In recent years, protein function prediction has broken through the bottleneck of sequence features, significantly improving prediction accuracy using high-precision protein structures predicted by AlphaFold2. While single-species protein function prediction methods have achieved remarkable success, multi-species approaches still face challenges such as difficulties in multi-source data integration and insufficient knowledge transfer between distantly-related species. How to integrate large-scale data and provide effective cross-species label propagation for species with sparse protein annotations remains a critical and unresolved challenge. To address this problem, we propose the MSNGO (Multi-species protein Structures and Network to predict GO terms) model, which integrates structural features and network propagation methods. Our validation shows that using structural features can significantly improve the accuracy of multi-species protein function prediction.
We employ graph representation learning techniques to extract amino acid representations from protein structure contact maps and train a structural model using a graph convolution pooling module to derive protein-level structural features. After incorporating the sequence features from ESM-2, we apply a network propagation algorithm to aggregate information and update node representations within a heterogeneous network.
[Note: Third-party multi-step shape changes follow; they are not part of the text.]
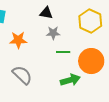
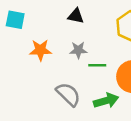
gray star: (53, 33) -> (78, 50), moved
gray semicircle: (22, 75) -> (68, 94), moved

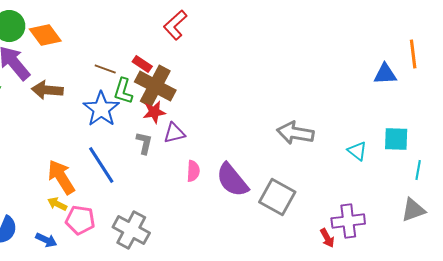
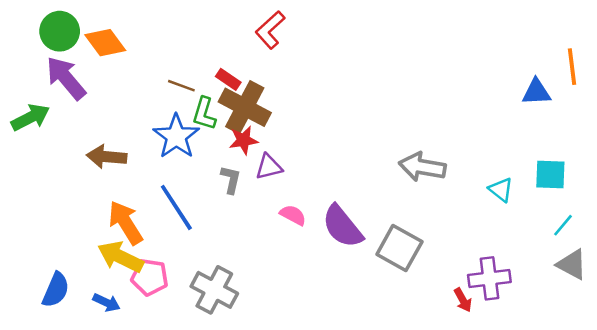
brown arrow: (47, 90) -> (107, 157), moved
cyan line: (418, 170) -> (563, 225), moved, turned 30
pink semicircle: (193, 171) -> (293, 215), turned -65
yellow arrow: (57, 204) -> (120, 257), size x1.8
gray triangle: (413, 210) -> (572, 265), turned 48

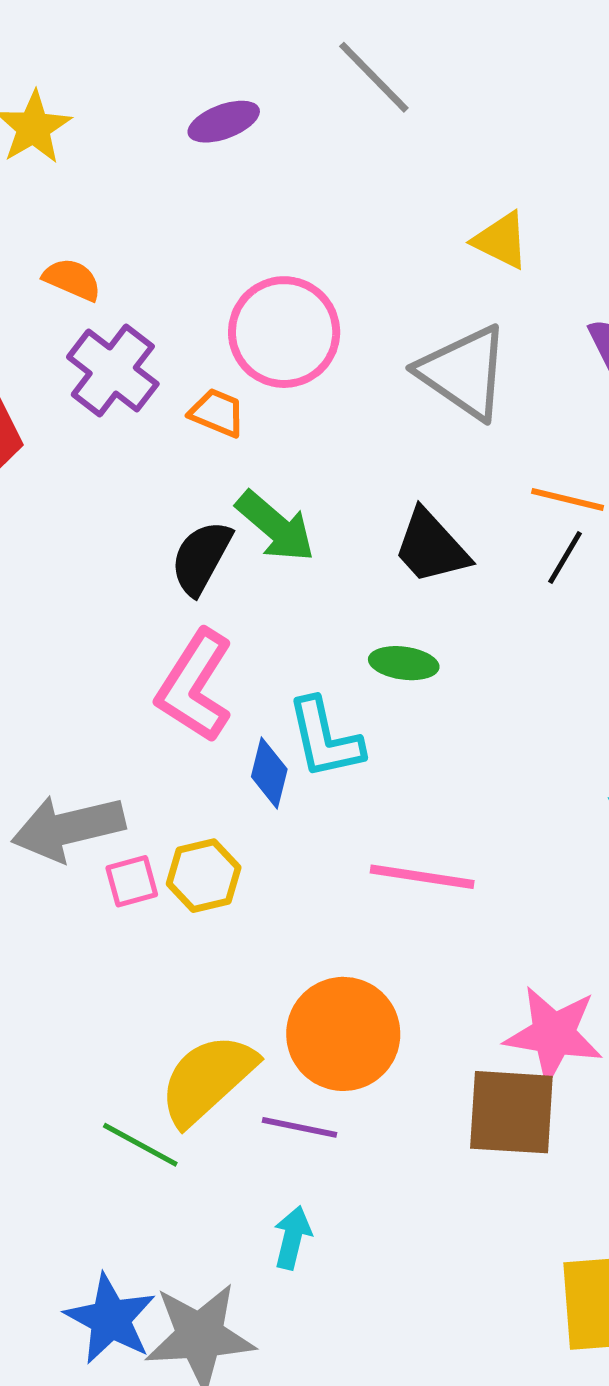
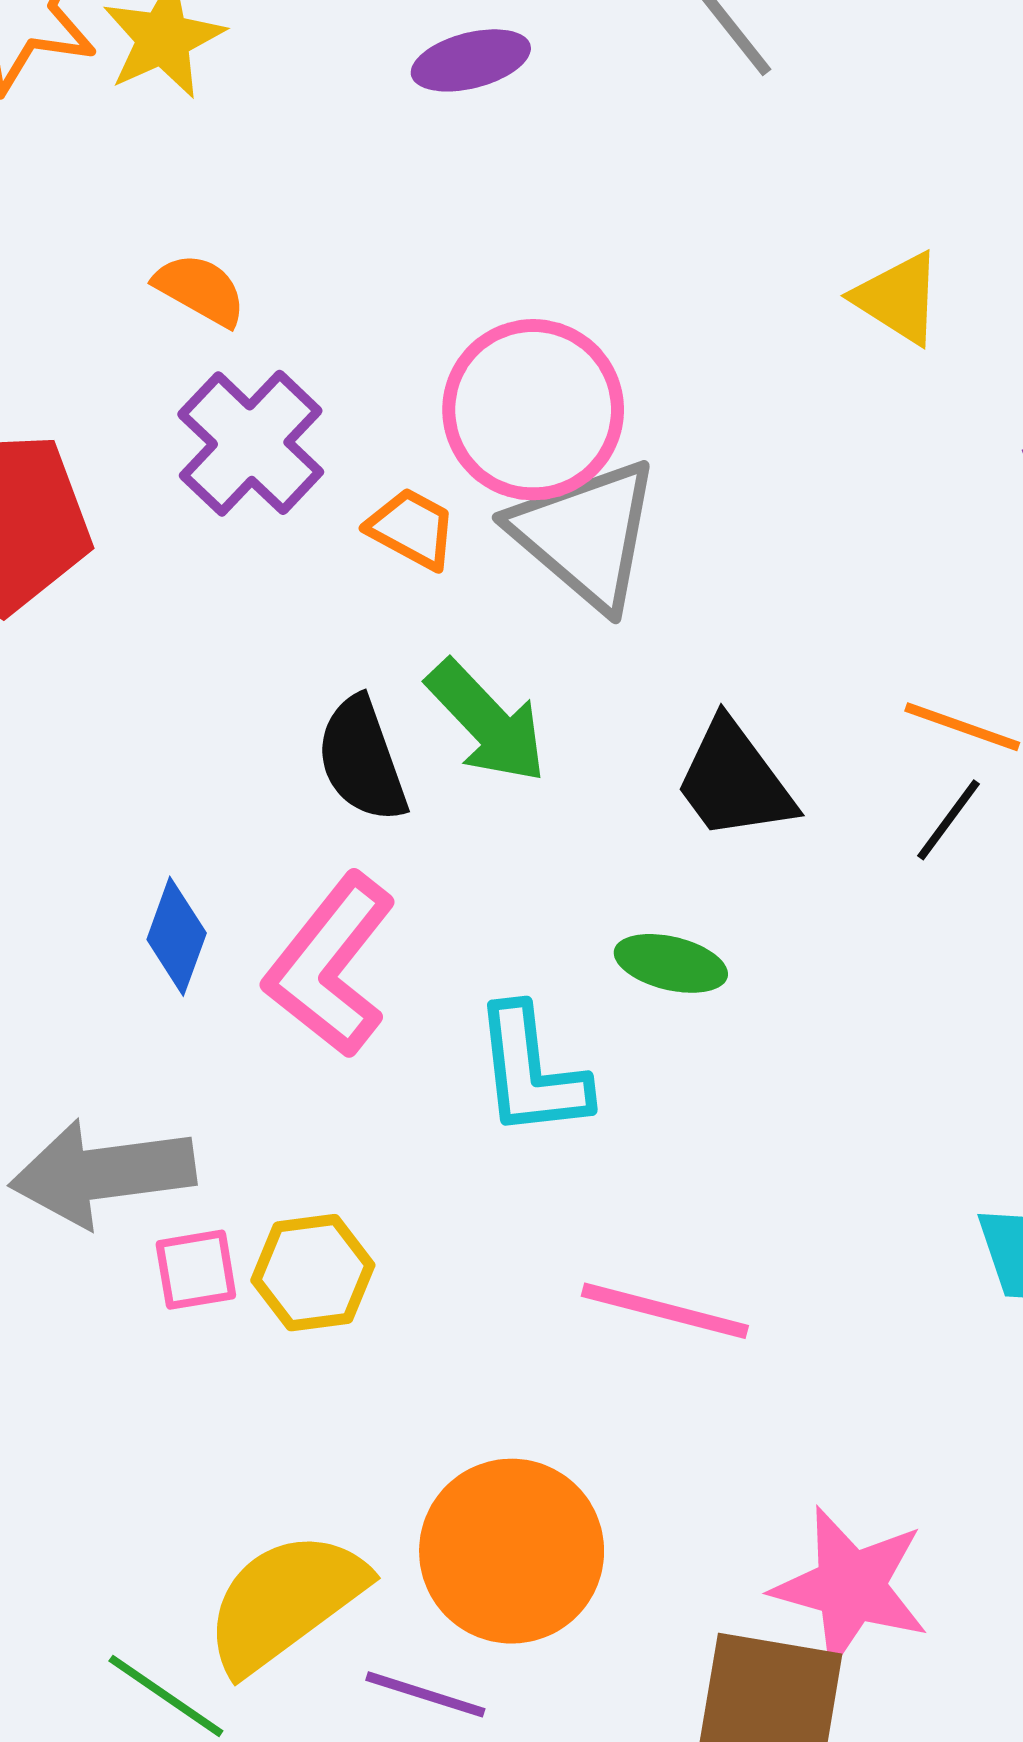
gray triangle: (464, 372) -> (586, 534), moved
black semicircle: (201, 558) -> (362, 759), turned -54
blue diamond: (269, 773) -> (177, 936), moved

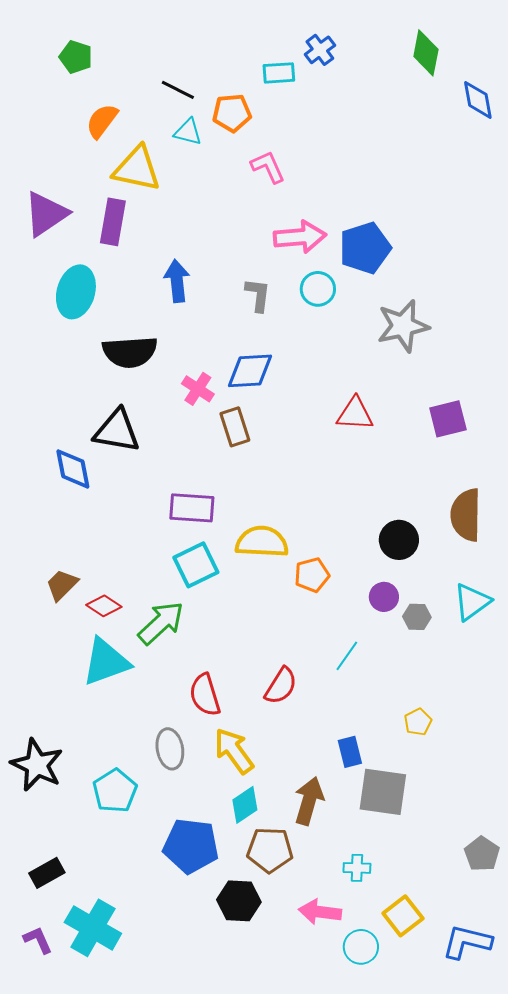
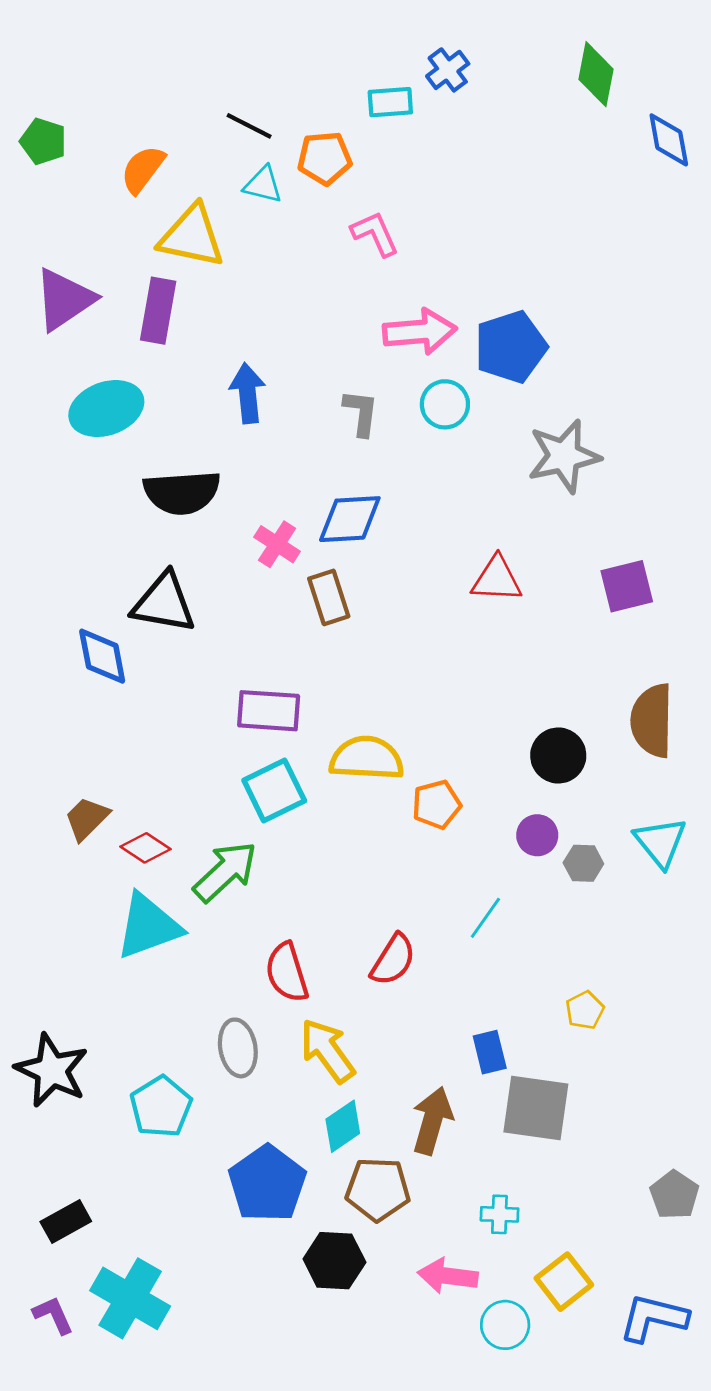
green pentagon: (76, 57) -> (43, 141), moved
cyan ellipse: (76, 292) -> (106, 409), turned 54
cyan triangle: (472, 602) -> (660, 842), turned -33
blue pentagon: (191, 846) -> (267, 1184), turned 30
The results demonstrate that MSNGO outperforms previous multi-species protein function prediction methods that rely on sequence features and protein-protein networks.
近年来,蛋白质功能预测突破了序列特征的瓶颈,利用AlphaFold2预测的高精度蛋白质结构显著提高了预测准确性。虽然单物种蛋白质功能预测方法取得了显著成功,但多物种方法仍面临多源数据整合困难以及远缘物种间知识转移不足等挑战。如何整合大规模数据并为蛋白质注释稀疏的物种提供有效的跨物种标签传播仍是一个关键且未解决的挑战。为解决此问题,我们提出了MSNGO(多物种蛋白质结构与网络预测GO术语)模型,该模型整合了结构特征和网络传播方法。我们的验证表明,使用结构特征可显著提高多物种蛋白质功能预测的准确性。
我们采用图表示学习技术从蛋白质结构接触图中提取氨基酸表示,并使用图卷积池化模块训练一个结构模型以导出蛋白质水平的结构特征。在纳入来自ESM-2的序列特征后,我们应用网络传播算法在异构网络内聚合信息并更新节点表示。结果表明,MSNGO优于先前依赖序列特征和蛋白质-蛋白质网络的多物种蛋白质功能预测方法。